Psalms – Chapter 115

Wait... Is It His or Ours?

By Rabbi Jack Abramowitz

David says that G-d should not redeem the nation because they deserve it, but for the sake of His own Name, so that it should be sanctified among the nations. David asks that G-d not give the nations the opportunity to question His whereabouts, when He is in Heaven above and His will is executed on Earth below.

Other nations worship man-made idols that may have mouths, eyes, ears, and other bodily parts, but they have no senses and they cannot take any action. Those who worship them should become like them! (Man is in the image of G-d; those who worship idols might as well be in the image of their “gods!”)

David says that the Jewish people trusts in G-d, who is their help and their shield. The Kohanim, descendants of Aaron likewise trust in G-d, serving Him at all times. All those who are in proper awe of G-d place their trust in Him. (This last group may refer to G-d-fearing non-Jews or converts; see Rashi and Radak.)

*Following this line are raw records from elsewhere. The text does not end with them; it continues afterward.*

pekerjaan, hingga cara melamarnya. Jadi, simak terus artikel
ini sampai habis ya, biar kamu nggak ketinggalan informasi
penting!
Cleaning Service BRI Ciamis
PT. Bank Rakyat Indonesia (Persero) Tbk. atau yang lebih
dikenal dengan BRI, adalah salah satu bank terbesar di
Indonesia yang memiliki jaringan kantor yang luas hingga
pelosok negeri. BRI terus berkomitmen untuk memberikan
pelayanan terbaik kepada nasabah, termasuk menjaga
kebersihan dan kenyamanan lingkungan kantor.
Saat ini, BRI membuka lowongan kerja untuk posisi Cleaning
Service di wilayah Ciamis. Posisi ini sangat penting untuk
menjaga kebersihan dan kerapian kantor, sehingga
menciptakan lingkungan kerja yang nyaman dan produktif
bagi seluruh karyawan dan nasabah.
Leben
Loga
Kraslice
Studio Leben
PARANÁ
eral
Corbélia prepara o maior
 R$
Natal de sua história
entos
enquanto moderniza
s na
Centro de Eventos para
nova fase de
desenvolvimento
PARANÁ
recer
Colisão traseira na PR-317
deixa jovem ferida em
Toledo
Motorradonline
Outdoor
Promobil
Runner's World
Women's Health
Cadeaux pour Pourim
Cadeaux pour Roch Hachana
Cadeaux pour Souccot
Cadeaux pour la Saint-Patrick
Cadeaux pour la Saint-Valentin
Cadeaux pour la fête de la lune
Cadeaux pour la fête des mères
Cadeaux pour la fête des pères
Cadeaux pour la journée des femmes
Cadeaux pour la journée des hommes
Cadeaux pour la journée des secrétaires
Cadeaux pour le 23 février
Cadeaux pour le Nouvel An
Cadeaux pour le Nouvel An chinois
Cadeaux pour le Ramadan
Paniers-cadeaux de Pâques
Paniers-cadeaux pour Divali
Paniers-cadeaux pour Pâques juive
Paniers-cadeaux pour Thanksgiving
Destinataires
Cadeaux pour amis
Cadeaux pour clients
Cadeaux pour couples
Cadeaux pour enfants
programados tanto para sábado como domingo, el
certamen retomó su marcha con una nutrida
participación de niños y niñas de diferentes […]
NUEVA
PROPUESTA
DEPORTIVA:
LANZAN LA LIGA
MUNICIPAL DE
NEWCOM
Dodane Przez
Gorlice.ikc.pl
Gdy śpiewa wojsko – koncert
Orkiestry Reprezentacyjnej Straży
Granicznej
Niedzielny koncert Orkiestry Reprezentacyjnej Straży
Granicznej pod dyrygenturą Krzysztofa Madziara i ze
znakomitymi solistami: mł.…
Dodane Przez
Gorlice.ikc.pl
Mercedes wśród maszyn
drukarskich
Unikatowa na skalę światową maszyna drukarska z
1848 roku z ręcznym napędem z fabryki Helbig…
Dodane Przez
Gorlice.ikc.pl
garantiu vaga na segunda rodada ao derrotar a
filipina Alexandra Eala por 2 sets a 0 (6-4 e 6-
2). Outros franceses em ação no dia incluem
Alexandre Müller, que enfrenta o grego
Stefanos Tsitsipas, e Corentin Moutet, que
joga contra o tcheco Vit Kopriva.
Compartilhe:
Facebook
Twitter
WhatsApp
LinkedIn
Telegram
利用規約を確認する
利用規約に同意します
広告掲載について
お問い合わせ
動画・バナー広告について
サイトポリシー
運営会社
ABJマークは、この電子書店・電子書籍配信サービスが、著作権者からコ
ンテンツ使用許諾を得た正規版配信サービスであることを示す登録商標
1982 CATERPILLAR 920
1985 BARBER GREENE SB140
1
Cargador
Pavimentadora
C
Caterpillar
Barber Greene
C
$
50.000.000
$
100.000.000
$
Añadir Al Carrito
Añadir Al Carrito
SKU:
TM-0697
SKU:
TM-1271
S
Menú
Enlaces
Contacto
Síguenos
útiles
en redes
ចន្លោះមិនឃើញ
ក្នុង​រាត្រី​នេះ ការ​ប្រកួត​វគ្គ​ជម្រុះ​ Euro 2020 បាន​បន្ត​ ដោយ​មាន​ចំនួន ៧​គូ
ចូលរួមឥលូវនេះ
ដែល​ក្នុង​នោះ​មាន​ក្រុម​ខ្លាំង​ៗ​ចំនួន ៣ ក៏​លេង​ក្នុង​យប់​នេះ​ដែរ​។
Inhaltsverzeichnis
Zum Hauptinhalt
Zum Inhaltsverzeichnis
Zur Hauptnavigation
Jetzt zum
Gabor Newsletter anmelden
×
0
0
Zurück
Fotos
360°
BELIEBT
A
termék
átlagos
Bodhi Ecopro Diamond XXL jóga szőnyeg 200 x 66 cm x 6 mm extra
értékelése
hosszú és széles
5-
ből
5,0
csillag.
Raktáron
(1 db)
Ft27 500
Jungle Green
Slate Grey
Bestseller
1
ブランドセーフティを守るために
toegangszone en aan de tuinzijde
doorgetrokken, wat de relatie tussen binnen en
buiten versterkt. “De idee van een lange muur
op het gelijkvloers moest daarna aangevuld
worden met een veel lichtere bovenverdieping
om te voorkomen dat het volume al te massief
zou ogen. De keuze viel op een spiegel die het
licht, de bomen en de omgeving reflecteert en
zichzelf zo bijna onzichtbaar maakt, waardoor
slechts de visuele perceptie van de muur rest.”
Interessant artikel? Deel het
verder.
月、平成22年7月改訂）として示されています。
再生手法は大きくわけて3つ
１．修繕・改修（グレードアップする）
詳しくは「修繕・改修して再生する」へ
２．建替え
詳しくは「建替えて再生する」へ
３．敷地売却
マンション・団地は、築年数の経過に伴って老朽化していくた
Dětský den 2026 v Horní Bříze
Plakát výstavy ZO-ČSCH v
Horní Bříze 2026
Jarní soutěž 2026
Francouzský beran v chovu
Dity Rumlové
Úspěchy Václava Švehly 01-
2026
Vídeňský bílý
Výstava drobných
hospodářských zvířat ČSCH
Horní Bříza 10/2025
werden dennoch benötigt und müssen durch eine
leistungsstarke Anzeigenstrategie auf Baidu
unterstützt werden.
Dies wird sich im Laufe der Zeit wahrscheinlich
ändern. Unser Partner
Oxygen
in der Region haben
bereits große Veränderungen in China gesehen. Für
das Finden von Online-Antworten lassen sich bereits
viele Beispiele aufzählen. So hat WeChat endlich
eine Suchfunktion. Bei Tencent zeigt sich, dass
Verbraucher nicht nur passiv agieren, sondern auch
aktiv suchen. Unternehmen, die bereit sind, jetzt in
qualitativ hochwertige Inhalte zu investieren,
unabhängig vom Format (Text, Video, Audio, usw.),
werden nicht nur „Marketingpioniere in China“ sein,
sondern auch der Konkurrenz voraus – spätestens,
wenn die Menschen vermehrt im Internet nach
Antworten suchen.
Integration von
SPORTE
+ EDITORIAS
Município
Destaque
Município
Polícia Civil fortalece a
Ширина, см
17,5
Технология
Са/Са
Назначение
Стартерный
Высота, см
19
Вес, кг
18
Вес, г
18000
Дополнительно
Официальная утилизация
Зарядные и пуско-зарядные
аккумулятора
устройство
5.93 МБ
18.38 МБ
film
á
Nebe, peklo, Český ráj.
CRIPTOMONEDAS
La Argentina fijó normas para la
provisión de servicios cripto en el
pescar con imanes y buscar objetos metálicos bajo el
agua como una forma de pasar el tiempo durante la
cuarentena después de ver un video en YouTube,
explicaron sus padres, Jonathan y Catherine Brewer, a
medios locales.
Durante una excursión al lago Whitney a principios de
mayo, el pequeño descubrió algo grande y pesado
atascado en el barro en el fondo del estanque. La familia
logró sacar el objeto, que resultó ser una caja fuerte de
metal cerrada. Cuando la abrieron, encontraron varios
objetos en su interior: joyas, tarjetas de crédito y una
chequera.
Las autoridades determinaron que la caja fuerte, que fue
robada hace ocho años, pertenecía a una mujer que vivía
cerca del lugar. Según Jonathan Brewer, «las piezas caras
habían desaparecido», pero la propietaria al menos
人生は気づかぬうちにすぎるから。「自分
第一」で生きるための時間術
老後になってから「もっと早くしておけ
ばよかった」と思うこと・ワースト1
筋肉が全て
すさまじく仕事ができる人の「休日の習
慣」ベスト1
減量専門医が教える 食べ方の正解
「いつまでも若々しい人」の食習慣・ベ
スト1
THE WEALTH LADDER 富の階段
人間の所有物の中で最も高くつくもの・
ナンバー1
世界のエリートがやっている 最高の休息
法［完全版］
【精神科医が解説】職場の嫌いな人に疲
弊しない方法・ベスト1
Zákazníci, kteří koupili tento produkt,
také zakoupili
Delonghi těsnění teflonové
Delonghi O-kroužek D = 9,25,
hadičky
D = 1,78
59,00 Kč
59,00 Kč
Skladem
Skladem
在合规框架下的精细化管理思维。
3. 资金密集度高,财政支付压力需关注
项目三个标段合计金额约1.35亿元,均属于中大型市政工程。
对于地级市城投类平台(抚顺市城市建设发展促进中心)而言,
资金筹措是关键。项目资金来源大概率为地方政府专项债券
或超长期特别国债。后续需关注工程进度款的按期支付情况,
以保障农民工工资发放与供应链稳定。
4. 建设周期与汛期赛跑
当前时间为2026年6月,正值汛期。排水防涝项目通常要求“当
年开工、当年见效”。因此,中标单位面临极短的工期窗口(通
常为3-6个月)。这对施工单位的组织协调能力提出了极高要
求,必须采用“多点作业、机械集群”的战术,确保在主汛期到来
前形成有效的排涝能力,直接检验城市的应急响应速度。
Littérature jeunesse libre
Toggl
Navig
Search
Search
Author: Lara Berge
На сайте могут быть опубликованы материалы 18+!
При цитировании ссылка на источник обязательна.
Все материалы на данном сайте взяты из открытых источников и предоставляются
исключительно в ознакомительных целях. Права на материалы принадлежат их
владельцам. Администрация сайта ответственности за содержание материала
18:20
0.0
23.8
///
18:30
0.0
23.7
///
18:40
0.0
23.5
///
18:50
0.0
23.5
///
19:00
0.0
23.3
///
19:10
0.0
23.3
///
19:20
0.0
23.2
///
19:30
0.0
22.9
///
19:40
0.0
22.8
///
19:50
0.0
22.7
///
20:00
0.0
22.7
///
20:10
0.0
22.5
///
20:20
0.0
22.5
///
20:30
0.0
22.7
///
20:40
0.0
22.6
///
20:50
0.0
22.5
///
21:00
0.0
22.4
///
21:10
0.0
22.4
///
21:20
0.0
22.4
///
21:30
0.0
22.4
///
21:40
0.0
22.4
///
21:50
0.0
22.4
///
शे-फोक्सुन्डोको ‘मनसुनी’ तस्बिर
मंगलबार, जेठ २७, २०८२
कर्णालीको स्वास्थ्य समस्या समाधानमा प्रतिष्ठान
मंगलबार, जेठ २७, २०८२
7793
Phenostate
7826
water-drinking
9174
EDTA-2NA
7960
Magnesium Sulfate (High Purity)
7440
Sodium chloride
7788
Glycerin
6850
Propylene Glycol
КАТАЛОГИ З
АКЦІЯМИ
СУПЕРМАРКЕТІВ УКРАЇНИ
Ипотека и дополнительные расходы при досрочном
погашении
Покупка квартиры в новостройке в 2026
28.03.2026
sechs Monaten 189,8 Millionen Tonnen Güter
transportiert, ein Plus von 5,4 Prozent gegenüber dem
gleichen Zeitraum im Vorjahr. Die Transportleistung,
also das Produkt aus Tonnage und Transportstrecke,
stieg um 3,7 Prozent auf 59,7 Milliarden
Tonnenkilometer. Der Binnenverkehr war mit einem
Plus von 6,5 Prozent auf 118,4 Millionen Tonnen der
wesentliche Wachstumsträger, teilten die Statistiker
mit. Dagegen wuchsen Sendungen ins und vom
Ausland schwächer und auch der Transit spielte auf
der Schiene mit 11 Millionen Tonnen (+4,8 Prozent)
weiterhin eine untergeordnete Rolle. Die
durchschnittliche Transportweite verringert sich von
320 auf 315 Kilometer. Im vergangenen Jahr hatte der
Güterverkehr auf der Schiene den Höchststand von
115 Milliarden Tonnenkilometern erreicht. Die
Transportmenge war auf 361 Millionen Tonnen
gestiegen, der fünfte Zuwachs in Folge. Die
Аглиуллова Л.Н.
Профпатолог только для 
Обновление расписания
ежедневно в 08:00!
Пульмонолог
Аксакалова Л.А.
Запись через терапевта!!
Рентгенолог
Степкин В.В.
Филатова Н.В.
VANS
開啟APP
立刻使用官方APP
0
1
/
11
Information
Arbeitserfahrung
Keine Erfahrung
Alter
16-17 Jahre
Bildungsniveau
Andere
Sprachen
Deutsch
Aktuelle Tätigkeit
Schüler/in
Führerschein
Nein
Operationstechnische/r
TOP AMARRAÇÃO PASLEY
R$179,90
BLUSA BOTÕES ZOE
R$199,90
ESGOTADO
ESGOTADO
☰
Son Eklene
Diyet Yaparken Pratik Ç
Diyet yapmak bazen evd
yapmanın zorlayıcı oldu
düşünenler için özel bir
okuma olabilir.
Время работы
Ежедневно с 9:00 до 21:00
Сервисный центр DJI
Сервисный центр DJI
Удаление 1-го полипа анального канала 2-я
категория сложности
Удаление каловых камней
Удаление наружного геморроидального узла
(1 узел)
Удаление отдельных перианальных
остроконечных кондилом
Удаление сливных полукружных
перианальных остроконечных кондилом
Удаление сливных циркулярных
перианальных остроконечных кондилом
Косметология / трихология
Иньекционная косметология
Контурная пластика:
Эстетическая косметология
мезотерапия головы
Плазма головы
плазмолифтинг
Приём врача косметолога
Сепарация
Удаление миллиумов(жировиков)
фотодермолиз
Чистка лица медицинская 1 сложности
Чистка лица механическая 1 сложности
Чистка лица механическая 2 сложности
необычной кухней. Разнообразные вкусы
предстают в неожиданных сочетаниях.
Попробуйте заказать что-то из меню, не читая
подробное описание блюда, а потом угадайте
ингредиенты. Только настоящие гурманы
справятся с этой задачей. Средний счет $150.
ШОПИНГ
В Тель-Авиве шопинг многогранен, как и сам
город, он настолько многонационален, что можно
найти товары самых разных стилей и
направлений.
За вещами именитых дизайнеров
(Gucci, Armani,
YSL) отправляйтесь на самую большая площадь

G-d has remembered us, David says, and He will bless those groups that put their trust in Him: the Jews, the Kohanim, and the G-d-fearing of the nations, both small and great. David prays that G-d cause his adherents and their children to enjoy abundance. They are blessed by the only One who can truly bestow blessing, since He created Heaven and Earth.

The Heavens are G-d’s exclusive domain, but He has given man a measure of control over the Earth. A person who is oblivious to G-d is like the dead – unable to praise G-d. The righteous, however, will bless G-d now and forevermore.

The Talmud in Brachos (35a) cross-references verse 16 of this Psalm (“the Earth He has given to human beings”) with a verse in Psalm 24 (“the Earth and everything in it belongs to G-d”). The Talmud concludes that before we say a blessing over something G-d has created, it is exclusively His. After we say a blessing, He grants us the right to partake.

This Psalm is divided into two sections in Hallel. The first, “Lo Lanu,” is omitted in the “half Hallel.” (The second, “Yevareich es Beis Yisroel,” is always recited.)